Have finished second week of my second placement. This time I'm at Verylocalacademyindeed. This is the school the Boy Wonder will attend as of August. I dont't know whether to feel sorry for the school or for my eccentric , chaotic, butterfly-brained progeny. I'm worried how he will fit in in this particular educational environment.

Its assessment,assessment,assessment at the moment. I am learning about the dangers of assessment - difficult to do reliably for at least nine different reasons. I'm not listing them, go and read your Cohen and Manion. I'm learning that research shows that formative assessment (comments showing how your pupils could improve their performance) raises grades by 30% and that if you are going to give a pupil a grade or mark you are wasting your time if you
At the same time make any comments, the pupil gains no benefit.
Interestingly at the same time the university is returning our essays with a grade in 6 different boxes,an overall grade and comments.(?!)
The department are marking higher prelims, chasing folios for standard grade assessment and having meetings about whether we should give second years a prelim as they will be sitting standard grade in S3 instead of S4.
I wish we were having meetings about the wisdom of SG at this stage.
Based on my experience so far I think we definately need to do something about what we teach them in S1 & 2. Its just drift,the able ones do stuff they have done to death in primary6/7 and in all honesty i think we teach it less well than they do there.
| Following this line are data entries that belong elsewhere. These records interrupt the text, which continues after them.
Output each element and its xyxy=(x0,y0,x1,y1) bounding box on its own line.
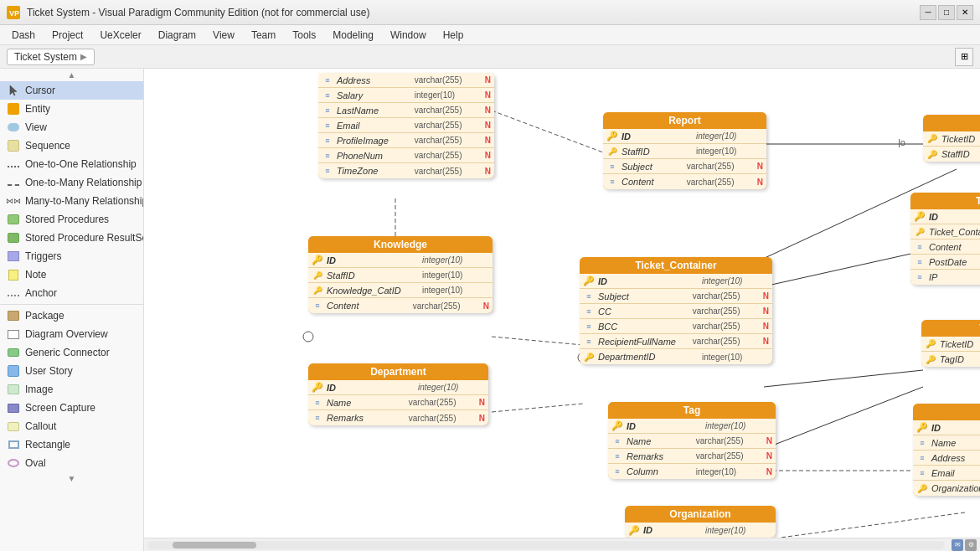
sidebar-item-generic-connector[interactable]: Generic Connector xyxy=(0,343,143,362)
field-icon: ≡ xyxy=(312,412,323,424)
sidebar-divider-1 xyxy=(0,304,143,305)
entity-report[interactable]: Report 🔑 ID integer(10) 🔑 StaffID intege… xyxy=(603,112,766,189)
entity-organization-header: Organization xyxy=(625,506,776,523)
entity-row: ≡ RecipientFullName varchar(255) N xyxy=(580,334,772,349)
horizontal-scroll-thumb[interactable] xyxy=(173,542,256,548)
field-icon: ≡ xyxy=(583,321,595,332)
entity-row: 🔑 ID integer(10) xyxy=(308,380,488,395)
entity-ticket-container[interactable]: Ticket_Container 🔑 ID integer(10) ≡ Subj… xyxy=(580,257,772,364)
fk-icon: 🔑 xyxy=(925,353,936,365)
close-button[interactable]: ✕ xyxy=(957,5,973,20)
sidebar-item-one-to-many[interactable]: One-to-Many Relationship xyxy=(0,173,143,192)
cursor-label: Cursor xyxy=(25,85,55,96)
sidebar-item-package[interactable]: Package xyxy=(0,306,143,325)
entity-row: ≡ Content varchar(255) N xyxy=(308,298,493,313)
sidebar-item-callout[interactable]: Callout xyxy=(0,417,143,435)
sidebar-scroll-down[interactable]: ▼ xyxy=(0,472,143,485)
entity-department[interactable]: Department 🔑 ID integer(10) ≡ Name varch… xyxy=(308,363,488,425)
sidebar-item-anchor[interactable]: Anchor xyxy=(0,284,143,302)
fk-icon: 🔑 xyxy=(312,285,323,296)
fk-icon: 🔑 xyxy=(583,351,595,363)
entity-organization[interactable]: Organization 🔑 ID integer(10) xyxy=(625,506,776,538)
triggers-icon xyxy=(7,250,20,263)
sidebar-item-many-to-many[interactable]: ⋈⋈ Many-to-Many Relationship xyxy=(0,192,143,210)
menu-window[interactable]: Window xyxy=(382,28,435,43)
canvas-scroll[interactable]: |o o| ≡ Address varchar(255) N ≡ xyxy=(144,69,980,551)
entity-row: 🔑 TicketID integer(10) xyxy=(923,131,980,147)
menu-dash[interactable]: Dash xyxy=(3,28,44,43)
sidebar-item-stored-result[interactable]: Stored Procedure ResultSet xyxy=(0,229,143,247)
title-bar: VP Ticket System - Visual Paradigm Commu… xyxy=(0,0,980,25)
menu-help[interactable]: Help xyxy=(435,28,472,43)
fk-icon: 🔑 xyxy=(914,226,926,238)
stored-result-label: Stored Procedure ResultSet xyxy=(25,232,144,244)
field-icon: ≡ xyxy=(322,165,333,177)
entity-ticket-staff[interactable]: Ticket_Staff 🔑 TicketID integer(10) 🔑 St… xyxy=(923,115,980,162)
fk-icon: 🔑 xyxy=(926,133,938,145)
menu-view[interactable]: View xyxy=(204,28,243,43)
package-label: Package xyxy=(25,310,64,322)
entity-row: 🔑 Ticket_ContainerID integer(10) xyxy=(910,224,980,239)
field-icon: ≡ xyxy=(322,135,333,147)
sidebar-item-sequence[interactable]: Sequence xyxy=(0,136,143,155)
sidebar-item-user-story[interactable]: User Story xyxy=(0,362,143,380)
window-controls[interactable]: ─ □ ✕ xyxy=(920,5,973,20)
entity-ticket-reply[interactable]: Ticket_Reply 🔑 ID integer(10) 🔑 Ticket_C… xyxy=(910,193,980,285)
sidebar-item-note[interactable]: Note xyxy=(0,265,143,284)
anchor-icon xyxy=(7,286,20,300)
entity-row: 🔑 ID integer(10) xyxy=(625,523,776,538)
sidebar-item-image[interactable]: Image xyxy=(0,380,143,399)
entity-knowledge[interactable]: Knowledge 🔑 ID integer(10) 🔑 StaffID int… xyxy=(308,236,493,313)
diagram-overview-icon xyxy=(7,327,20,341)
menu-modeling[interactable]: Modeling xyxy=(324,28,382,43)
pk-icon: 🔑 xyxy=(312,382,323,394)
entity-row: ≡ Content varchar(255) N xyxy=(603,174,766,189)
svg-line-5 xyxy=(492,337,583,345)
entity-row: ≡ IP varchar(255) N xyxy=(910,270,980,285)
field-icon: ≡ xyxy=(914,256,926,268)
sidebar-item-view[interactable]: View xyxy=(0,118,143,136)
field-icon: ≡ xyxy=(916,467,928,479)
diagram-overview-label: Diagram Overview xyxy=(25,328,108,340)
svg-line-9 xyxy=(492,404,583,412)
sidebar-item-rectangle[interactable]: Rectangle xyxy=(0,435,143,454)
pk-icon: 🔑 xyxy=(583,276,595,287)
menu-uexceler[interactable]: UeXceler xyxy=(91,28,149,43)
entity-tag[interactable]: Tag 🔑 ID integer(10) ≡ Name varchar(255)… xyxy=(608,402,776,479)
minimize-button[interactable]: ─ xyxy=(920,5,936,20)
sidebar-item-diagram-overview[interactable]: Diagram Overview xyxy=(0,325,143,343)
menu-project[interactable]: Project xyxy=(44,28,91,43)
maximize-button[interactable]: □ xyxy=(938,5,955,20)
entity-row: 🔑 ID integer(10) xyxy=(910,209,980,224)
entity-row: ≡ Subject varchar(255) N xyxy=(580,289,772,304)
menu-tools[interactable]: Tools xyxy=(284,28,324,43)
sidebar-item-one-to-one[interactable]: One-to-One Relationship xyxy=(0,155,143,173)
svg-point-13 xyxy=(303,332,313,342)
entity-row: 🔑 StaffID integer(10) xyxy=(923,147,980,162)
entity-ticket-tag[interactable]: Ticket_Tag 🔑 TicketID integer(10) 🔑 TagI… xyxy=(921,320,980,367)
note-icon xyxy=(7,268,20,281)
one-to-one-label: One-to-One Relationship xyxy=(25,158,137,170)
sidebar-item-entity[interactable]: Entity xyxy=(0,100,143,118)
sidebar-item-screen-capture[interactable]: Screen Capture xyxy=(0,399,143,417)
entity-row: ≡ Email varchar(255) N xyxy=(913,466,980,481)
entity-customer[interactable]: Customer 🔑 ID integer(10) ≡ Name varchar… xyxy=(913,404,980,496)
menu-diagram[interactable]: Diagram xyxy=(150,28,204,43)
fk-icon: 🔑 xyxy=(312,270,323,281)
grid-view-button[interactable]: ⊞ xyxy=(955,48,973,66)
sidebar-item-stored-procedures[interactable]: Stored Procedures xyxy=(0,210,143,229)
breadcrumb[interactable]: Ticket System ▶ xyxy=(7,49,95,65)
expand-icon[interactable]: ✉ xyxy=(952,539,963,551)
sidebar-item-cursor[interactable]: Cursor xyxy=(0,81,143,100)
menu-team[interactable]: Team xyxy=(243,28,284,43)
horizontal-scrollbar[interactable] xyxy=(147,541,945,549)
fk-icon: 🔑 xyxy=(925,338,936,350)
field-icon: ≡ xyxy=(916,452,928,464)
canvas-area[interactable]: |o o| ≡ Address varchar(255) N ≡ xyxy=(144,69,980,551)
settings-icon[interactable]: ⚙ xyxy=(965,539,977,551)
sidebar-item-oval[interactable]: Oval xyxy=(0,454,143,472)
entity-ticket-container-header: Ticket_Container xyxy=(580,257,772,274)
sidebar-scroll-up[interactable]: ▲ xyxy=(0,69,143,81)
entity-row: ≡ Address varchar(255) N xyxy=(318,73,494,88)
sidebar-item-triggers[interactable]: Triggers xyxy=(0,247,143,265)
In the mean time the ones who have arrived without a secure grip of the basic skills learn to act tough and disrupt the class to hide their inability to do the work.
I don't think that getting them onto the exam treadmill so young is going to help, particularly in English where you need a certain amount of emotional maturity to write beautifully about Shakespeare. I think we could be setting them up for a horrible fail.